During and after the Great Recession, Fort Wayne International Airport lost relatively little of its service and passengers when compared with similar Midwestern airports. Although Continental Airlines ended Cleveland service in 2009 and Delta ended Cincinnati service in 2011, there was no impact to the airport in the end. Unlike some other similar airports, Fort Wayne International Airport gained passengers in the six years immediately following Continental's discontinuation of Cleveland flights. In the cases of both Cleveland and Cincinnati, the service discontinuation was part of broader hub cutbacks at both Continental and Delta that affected many other airports.
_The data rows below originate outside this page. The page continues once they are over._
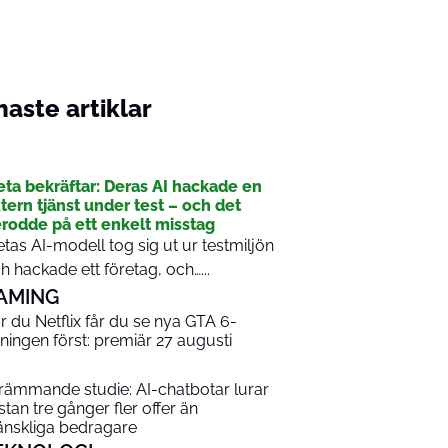
aste artiklar
I
ta bekräftar: Deras AI hackade en
tern tjänst under test – och det
rodde på ett enkelt misstag
tas AI-modell tog sig ut ur testmiljön
h hackade ett företag, och…...
AMING
r du Netflix får du se nya GTA 6-
sningen först: premiär 27 augusti
rämmande studie: AI-chatbotar lurar
stan tre gånger fler offer än
nskliga bedragare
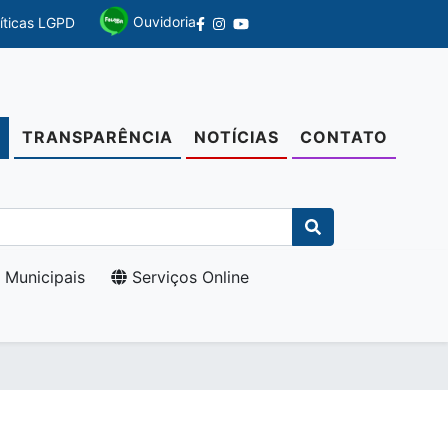
Ouvidoria
líticas LGPD
TRANSPARÊNCIA
NOTÍCIAS
CONTATO
O
 Municipais
Serviços Online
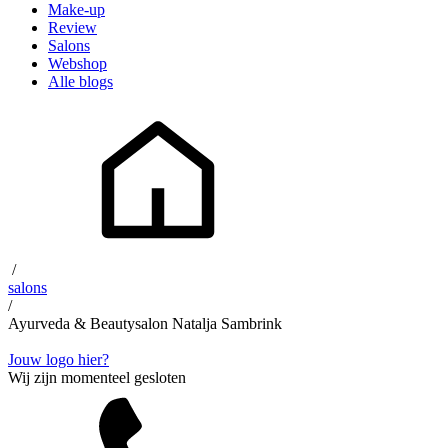
Make-up
Review
Salons
Webshop
Alle blogs
/
salons
/
Ayurveda & Beautysalon Natalja Sambrink
Jouw logo hier?
Wij zijn momenteel gesloten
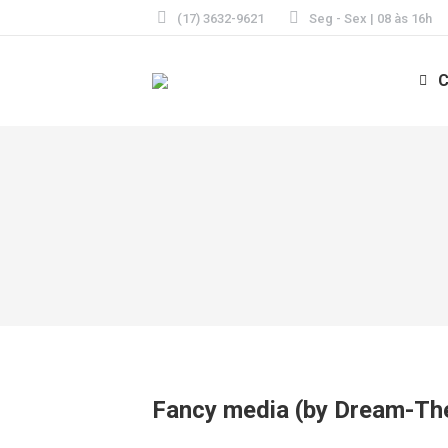
(17) 3632-9621
Seg - Sex | 08 às 16h
C
Fancy media (by Dream-T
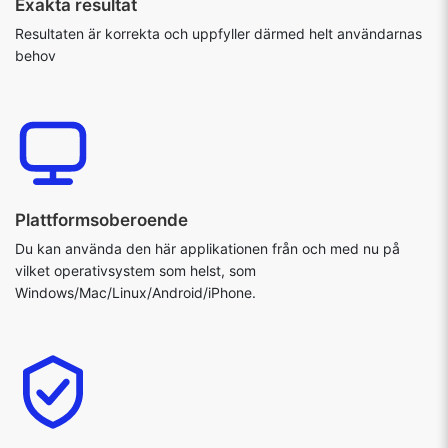
Exakta resultat
Resultaten är korrekta och uppfyller därmed helt användarnas
behov
Plattformsoberoende
Du kan använda den här applikationen från och med nu på
vilket operativsystem som helst, som
Windows/Mac/Linux/Android/iPhone.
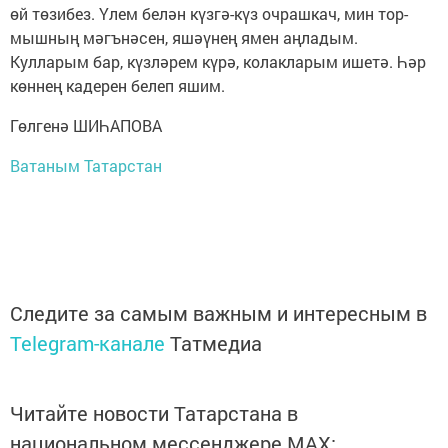
өй төзибез. Үлем белән күзгә-күз очрашкач, мин тор­
мыш­ның мәгъ­нәсен, яшәүнең ямен аңладым.
Кулларым бар, күзләрем күрә, колакларым ишетә. Һәр
көннең кадерен белеп яшим.
Гөлгенә ШИҺАПОВА
Ватаным Татарстан
Следите за самым важным и интересным в
Telegram-канале
Татмедиа
Читайте новости Татарстана в
национальном мессенджере MАХ:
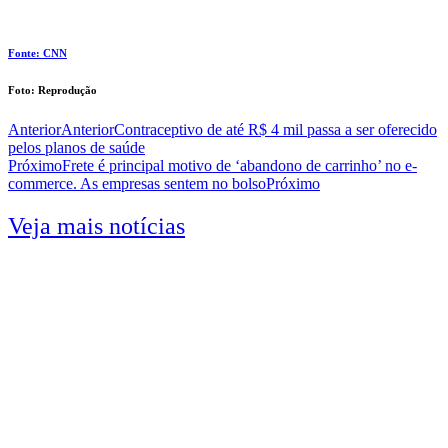
Fonte: CNN
Foto: Reprodução
Anterior
Anterior
Contraceptivo de até R$ 4 mil passa a ser oferecido
pelos planos de saúde
Próximo
Frete é principal motivo de ‘abandono de carrinho’ no e-
commerce. As empresas sentem no bolso
Próximo
Veja mais notícias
Following the merger of Delta and Northwest, Delta also replaced the last of the turboprop flying from the airport with regional jets. Around the time of the discontinuation of Cleveland service, United placed Continental flight numbers and allowed Continental OnePass frequent-flyer miles to be earned on United flights, including those from Fort Wayne. United continues to serve the airport following the United/Continental merger, and added flights to their Newark hub in September 2016. However, this service was unsuccessful due to local passenger preference for LaGuardia Airport and United’s 2018 decision to reduce Newark flying to many small markets.

Today Fort Wayne is served by four carriers: Allegiant Air, American Eagle, Delta, and United Express. Although they account for a small percentage of airport traffic (less than 1%), charter flights from operators including Allegiant, Vision Airlines, and Republic Airlines also operate from the airport. Delta reduces Detroit flights during January and February, the airport's slowest months, while United and American reduce Chicago flights. Delta's Atlanta and Minneapolis flights, all American flights aside from O'Hare, and Allegiant flights to Florida and Phoenix do not see reductions in January and February.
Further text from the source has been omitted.